After receiving a liberal education, first, under the late Mr. Stock, of Poplar, where he was considered to be a mild and amiable boy, and was a great favourite with all his schoolfellows, and afterwards at the University of Glasgow, he assisted his Father in many extensive under-takings.

Besides this, he entered into, and completed, on his own account, many large contracts, among which the following may be mentioned:
- in 1837 to 1841, three heavy divisions, comprising the Belper Contracts, on the North Midland Railway, under Mr. Stephenson, M.P., President;
- from 1838 to 1841, the entire line between Rugby and Leicester, on the Midland Counties Railway, under Mr. C. Vignoles, M. Inst., C.E.;
- from 1834 to 1838, the Dutton Viaduct, on the Grand Junction Railway, under the late Mr. George Stephenson;
- from 1837 to 1841, three contracts on the London and South Western Railway, including the Southampton end, and the brickwork only of the London end, under Mr. J. Locke, M.P., V.P., and Mr. Giles;
- from 1836 to 1840, five heavy contracts on the Great Western Railway, under Mr. I. K. Brunel, V.P.;
- between 1838 and 1840, a portion of the Northern and Eastern Railway;
and between 1834 and 1842, the Menai Lighthouse, extensive works at Dover Harbour, and the repairs of Blackfriars Bridge, under Mr. James Walker, M. Inst. C.E.; with the Portsmouth and Gosport Floating Bridge, under the late Mr. James M Rendel, besides numerous other Public Works.
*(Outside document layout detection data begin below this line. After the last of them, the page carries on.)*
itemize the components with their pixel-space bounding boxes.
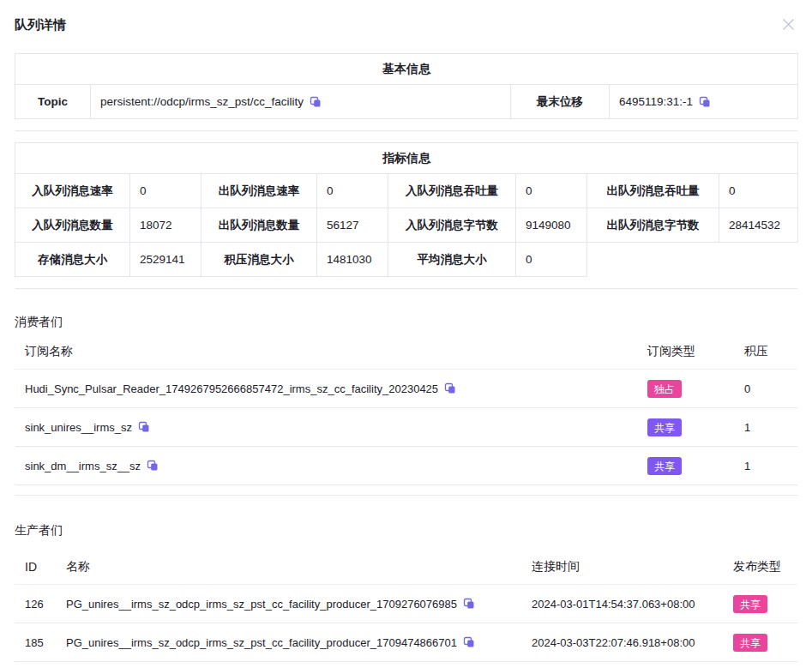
backlog-value: 1 xyxy=(744,421,797,434)
copy-icon xyxy=(444,382,456,394)
metric-label: 入队列消息吞吐量 xyxy=(388,174,516,208)
producer-row: 126 PG_unires__irms_sz_odcp_irms_sz_pst_… xyxy=(15,585,797,623)
producer-name: PG_unires__irms_sz_odcp_irms_sz_pst_cc_f… xyxy=(66,598,457,611)
backlog-value: 1 xyxy=(744,460,797,472)
producer-connect-time: 2024-03-01T14:54:37.063+08:00 xyxy=(532,598,733,611)
column-header-id: ID xyxy=(15,560,66,574)
consumer-row: sink_unires__irms_sz 共享 1 xyxy=(15,408,797,447)
copy-subscription-button[interactable] xyxy=(444,382,456,394)
copy-subscription-button[interactable] xyxy=(138,421,150,433)
copy-icon xyxy=(147,460,159,472)
copy-producer-button[interactable] xyxy=(463,636,475,648)
column-header-backlog: 积压 xyxy=(744,344,797,359)
copy-icon xyxy=(699,96,711,108)
copy-icon xyxy=(310,96,322,108)
subscription-type-badge: 共享 xyxy=(647,457,682,475)
subscription-name: sink_unires__irms_sz xyxy=(25,421,132,434)
metrics-header: 指标信息 xyxy=(15,143,798,174)
metric-value: 18072 xyxy=(130,208,201,243)
producers-table-header: ID 名称 连接时间 发布类型 xyxy=(15,559,797,585)
consumers-table-header: 订阅名称 订阅类型 积压 xyxy=(15,344,797,370)
metric-value: 0 xyxy=(516,174,587,208)
producers-section-title: 生产者们 xyxy=(15,523,797,539)
producer-name: PG_unires__irms_sz_odcp_irms_sz_pst_cc_f… xyxy=(66,636,457,649)
copy-topic-button[interactable] xyxy=(310,96,322,108)
metric-label: 出队列消息吞吐量 xyxy=(587,174,719,208)
metric-label: 出队列消息数量 xyxy=(201,208,317,243)
consumers-section-title: 消费者们 xyxy=(15,315,797,330)
metric-label: 入队列消息字节数 xyxy=(388,208,516,243)
consumer-row: sink_dm__irms_sz__sz 共享 1 xyxy=(15,447,797,485)
metric-value: 56127 xyxy=(317,208,388,243)
section-divider xyxy=(15,288,797,289)
metric-value: 0 xyxy=(719,174,798,208)
metric-value: 0 xyxy=(317,174,388,208)
metric-label: 积压消息大小 xyxy=(201,243,317,277)
column-header-subscription-name: 订阅名称 xyxy=(15,344,647,359)
metric-value: 28414532 xyxy=(719,208,798,243)
metric-label: 出队列消息字节数 xyxy=(587,208,719,243)
metrics-empty-cell xyxy=(587,243,798,277)
subscription-type-badge: 共享 xyxy=(647,418,682,436)
subscription-name: Hudi_Sync_Pulsar_Reader_1749267952666857… xyxy=(25,382,438,395)
copy-producer-button[interactable] xyxy=(463,598,475,610)
metrics-row: 入队列消息速率 0 出队列消息速率 0 入队列消息吞吐量 0 出队列消息吞吐量 … xyxy=(15,174,798,208)
close-icon xyxy=(781,17,796,32)
section-divider xyxy=(15,130,797,131)
dialog-header: 队列详情 xyxy=(15,0,797,33)
basic-info-header: 基本信息 xyxy=(15,54,798,85)
producer-row: 185 PG_unires__irms_sz_odcp_irms_sz_pst_… xyxy=(15,623,797,662)
metric-label: 存储消息大小 xyxy=(15,243,130,277)
metric-value: 9149080 xyxy=(516,208,587,243)
producer-id: 126 xyxy=(15,598,66,611)
metric-label: 入队列消息数量 xyxy=(15,208,130,243)
copy-icon xyxy=(463,598,475,610)
copy-offset-button[interactable] xyxy=(699,96,711,108)
metrics-row: 入队列消息数量 18072 出队列消息数量 56127 入队列消息字节数 914… xyxy=(15,208,798,243)
metrics-row: 存储消息大小 2529141 积压消息大小 1481030 平均消息大小 0 xyxy=(15,243,798,277)
offset-label: 最末位移 xyxy=(511,85,610,119)
publish-type-badge: 共享 xyxy=(733,595,767,613)
consumer-row: Hudi_Sync_Pulsar_Reader_1749267952666857… xyxy=(15,370,797,408)
close-button[interactable] xyxy=(779,15,797,33)
topic-label: Topic xyxy=(15,85,91,119)
metric-value: 0 xyxy=(516,243,587,277)
column-header-subscription-type: 订阅类型 xyxy=(647,344,744,359)
page-title: 队列详情 xyxy=(15,17,66,33)
metrics-table: 指标信息 入队列消息速率 0 出队列消息速率 0 入队列消息吞吐量 0 出队列消… xyxy=(15,142,798,277)
column-header-publish-type: 发布类型 xyxy=(733,559,797,575)
copy-subscription-button[interactable] xyxy=(147,460,159,472)
topic-value: persistent://odcp/irms_sz_pst/cc_facilit… xyxy=(100,95,304,108)
metric-label: 入队列消息速率 xyxy=(15,174,130,208)
metric-value: 0 xyxy=(130,174,201,208)
column-header-name: 名称 xyxy=(66,559,532,575)
basic-info-table: 基本信息 Topic persistent://odcp/irms_sz_pst… xyxy=(15,53,798,119)
offset-value: 6495119:31:-1 xyxy=(619,95,693,108)
copy-icon xyxy=(138,421,150,433)
copy-icon xyxy=(463,636,475,648)
queue-detail-dialog: 队列详情 基本信息 Topic persistent://odcp/irms_s… xyxy=(0,0,812,662)
metric-label: 平均消息大小 xyxy=(388,243,516,277)
subscription-name: sink_dm__irms_sz__sz xyxy=(25,460,141,472)
subscription-type-badge: 独占 xyxy=(647,380,682,398)
producer-connect-time: 2024-03-03T22:07:46.918+08:00 xyxy=(532,636,733,649)
producer-id: 185 xyxy=(15,636,66,649)
backlog-value: 0 xyxy=(744,382,797,395)
metric-value: 1481030 xyxy=(317,243,388,277)
section-divider xyxy=(15,495,797,496)
metric-value: 2529141 xyxy=(130,243,201,277)
column-header-connect-time: 连接时间 xyxy=(532,559,733,575)
metric-label: 出队列消息速率 xyxy=(201,174,317,208)
publish-type-badge: 共享 xyxy=(733,634,767,652)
With the advantage of a liberal education, good natural talents, and an accomplished mind, he was well qualified to become a leading. public man ; but having, on his Father’s death, in 1840, inherited a large fortune, and the works on which he had been engaged being near completion, he retired into private life. For some years, he suffered severely from disease of the heart, and he suddenly expired on the 7th January, 1856, much regretted by his many relatives and friends.

Mr. McIntosh was a very old Member of the Institution, having joined it as an Associate in the year 1825. His occupations prevented his frequent attendance at the Meetings, but he always evinced anxiety for the welfare of the Society.